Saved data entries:
====================
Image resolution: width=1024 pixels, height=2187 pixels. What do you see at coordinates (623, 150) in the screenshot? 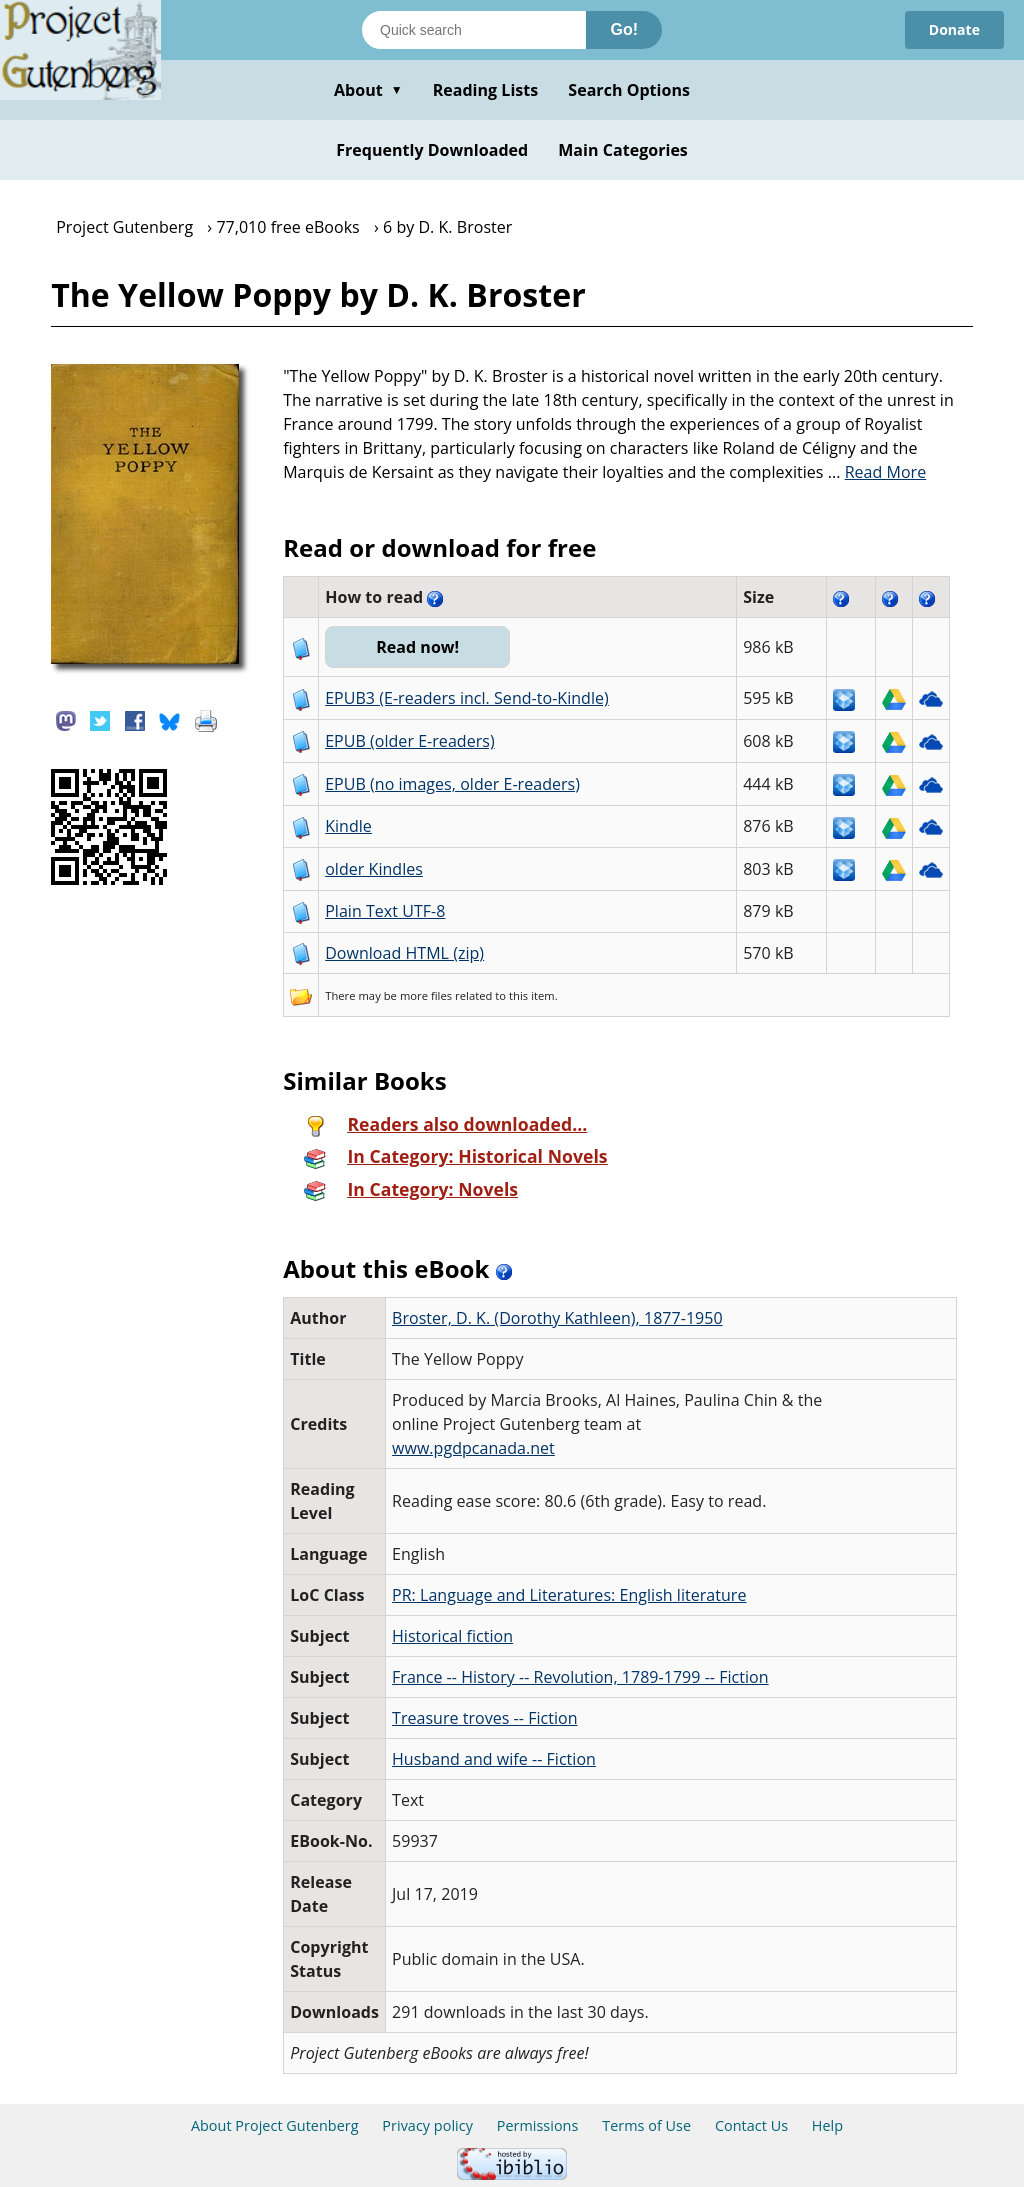
I see `Main Categories` at bounding box center [623, 150].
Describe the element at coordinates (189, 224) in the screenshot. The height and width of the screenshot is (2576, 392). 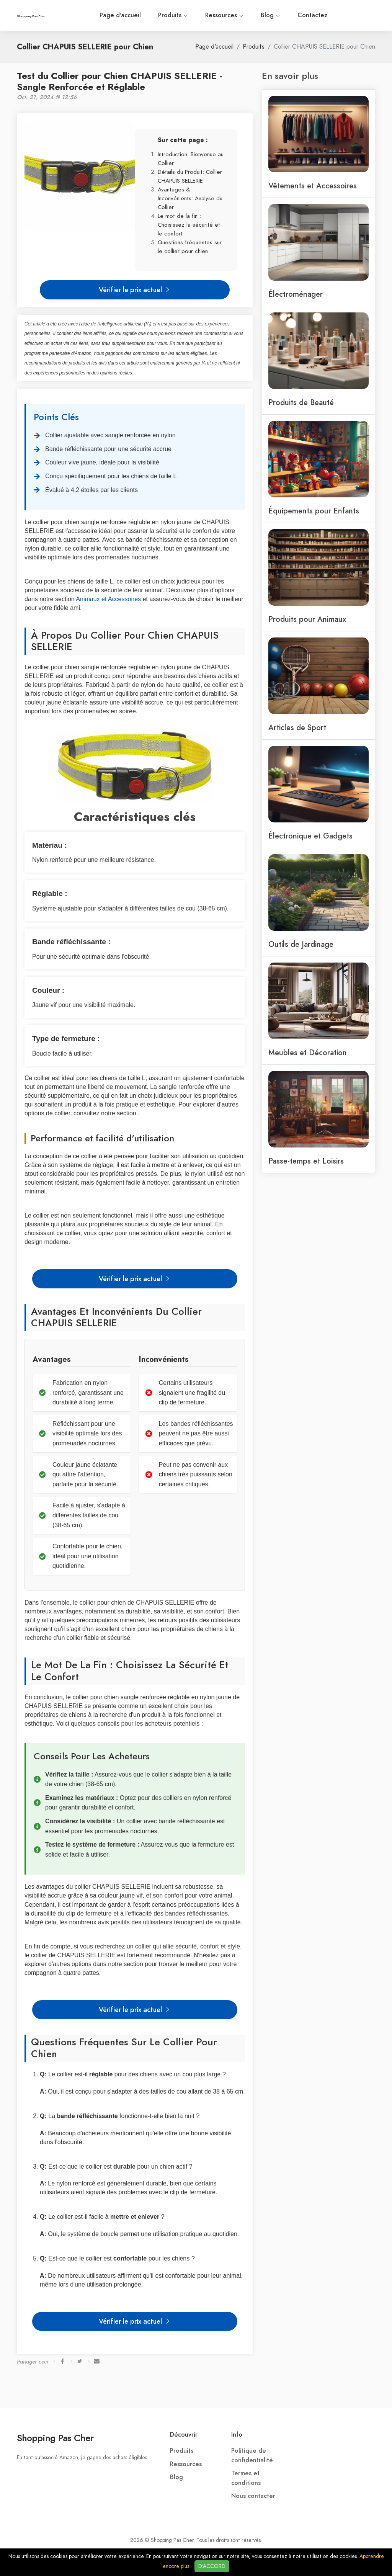
I see `Le mot de la fin : Choisissez la sécurité et le confort` at that location.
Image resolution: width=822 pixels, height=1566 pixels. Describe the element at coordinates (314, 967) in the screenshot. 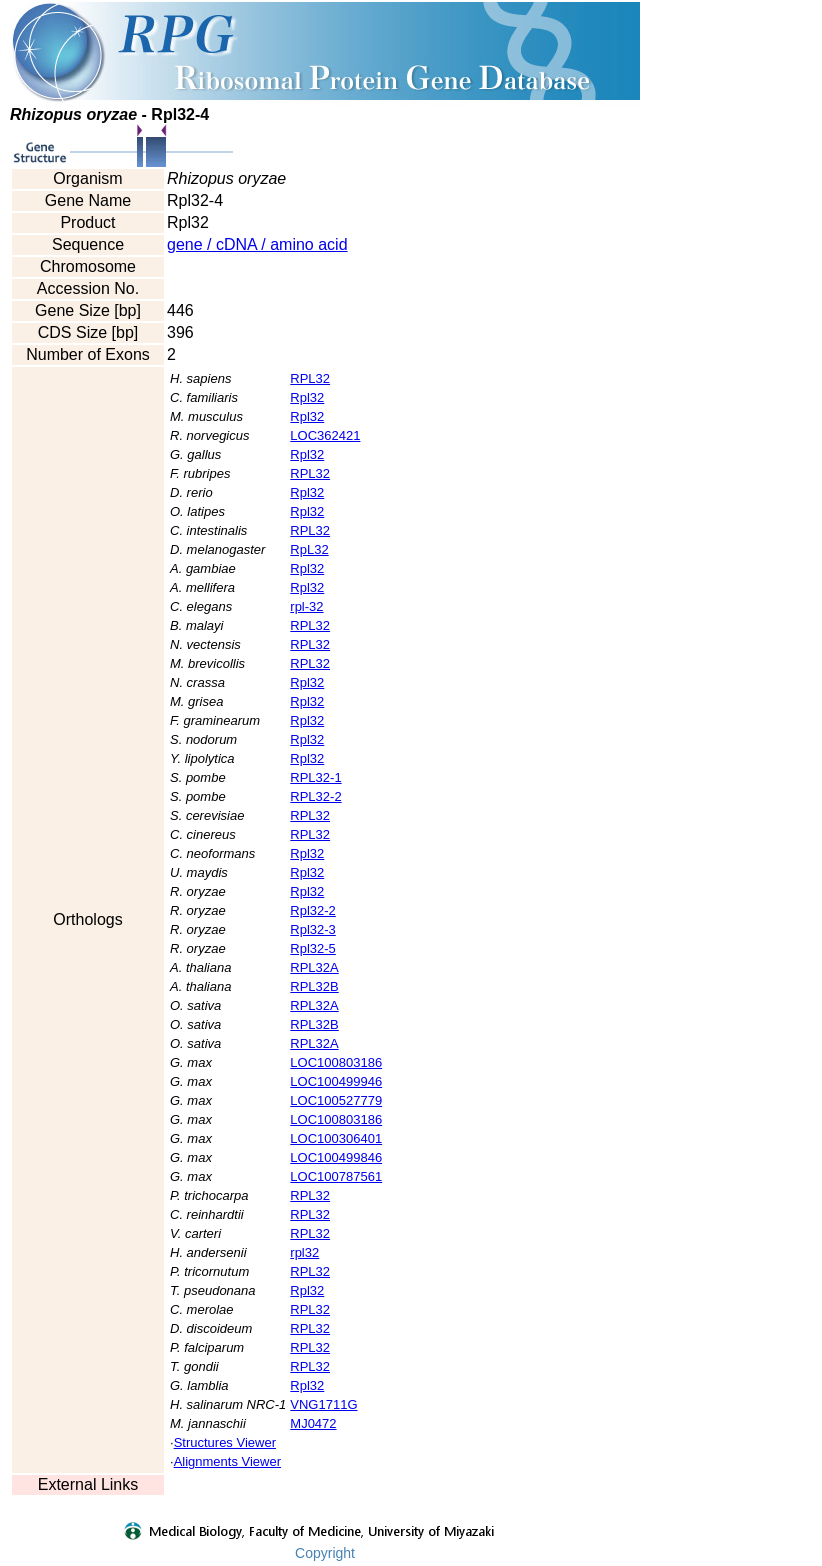

I see `RPL32A` at that location.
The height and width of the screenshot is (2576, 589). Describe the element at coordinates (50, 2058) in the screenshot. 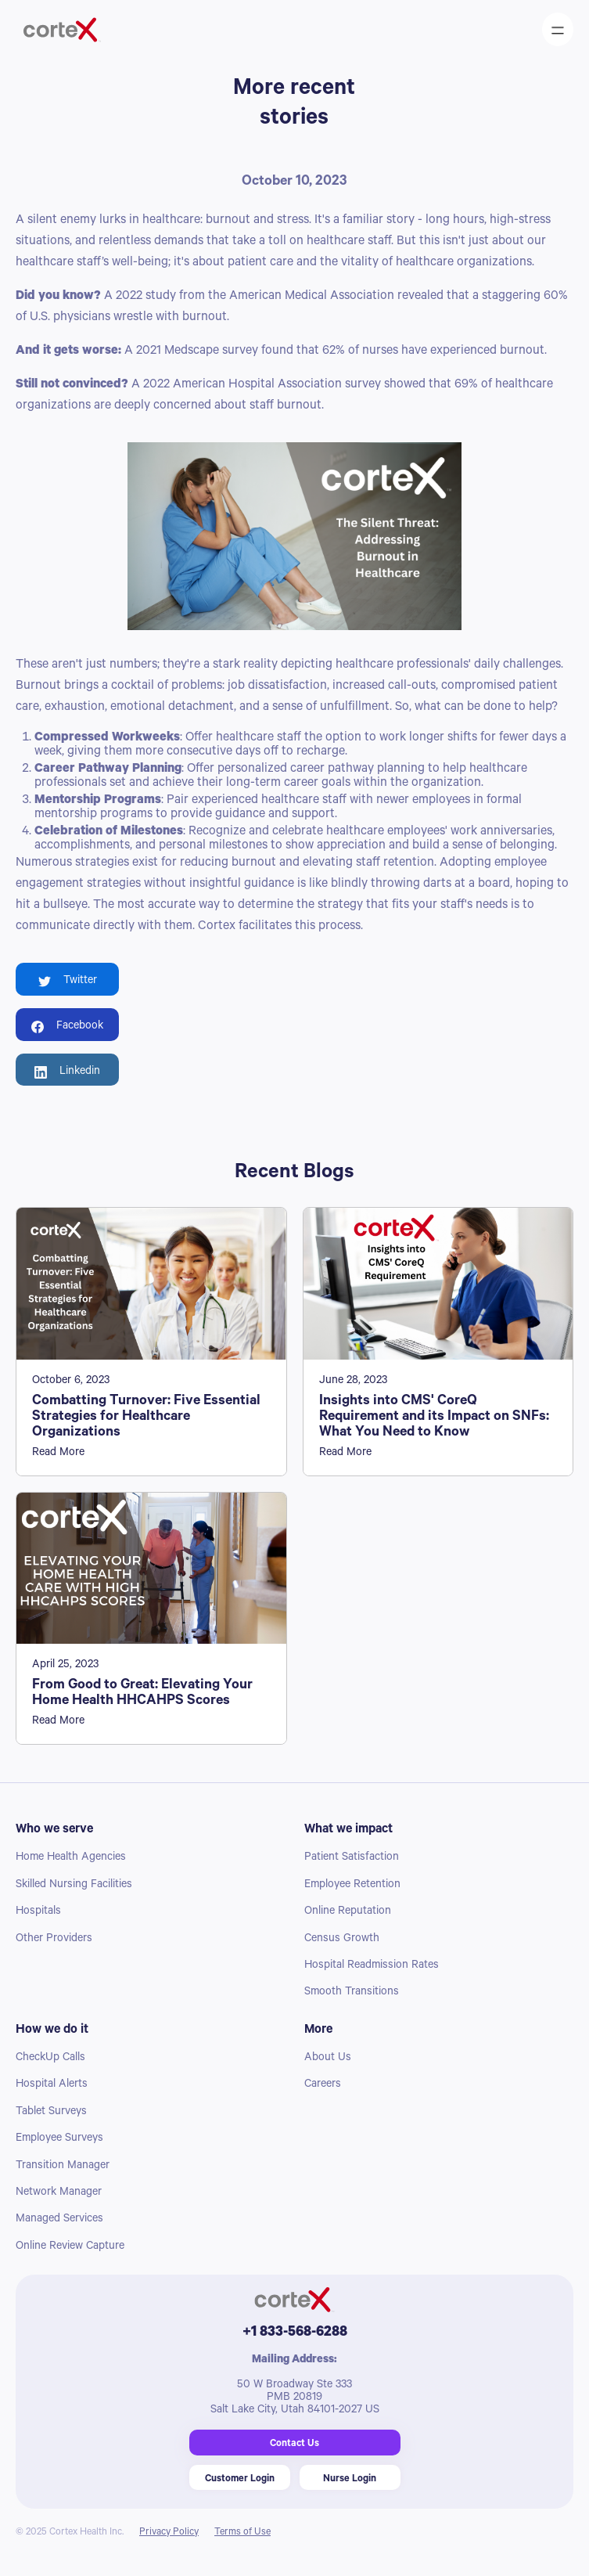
====================
Instructions for the task:
Apart from the pictures, repeat the data above exactly.

Task answer:
Image resolution: width=1024 pixels, height=2187 pixels. What do you see at coordinates (623, 150) in the screenshot? 
I see `Main Categories` at bounding box center [623, 150].
Describe the element at coordinates (189, 224) in the screenshot. The height and width of the screenshot is (2576, 392). 
I see `Le mot de la fin : Choisissez la sécurité et le confort` at that location.
Image resolution: width=822 pixels, height=1566 pixels. Describe the element at coordinates (314, 967) in the screenshot. 

I see `RPL32A` at that location.
The height and width of the screenshot is (2576, 589). Describe the element at coordinates (50, 2058) in the screenshot. 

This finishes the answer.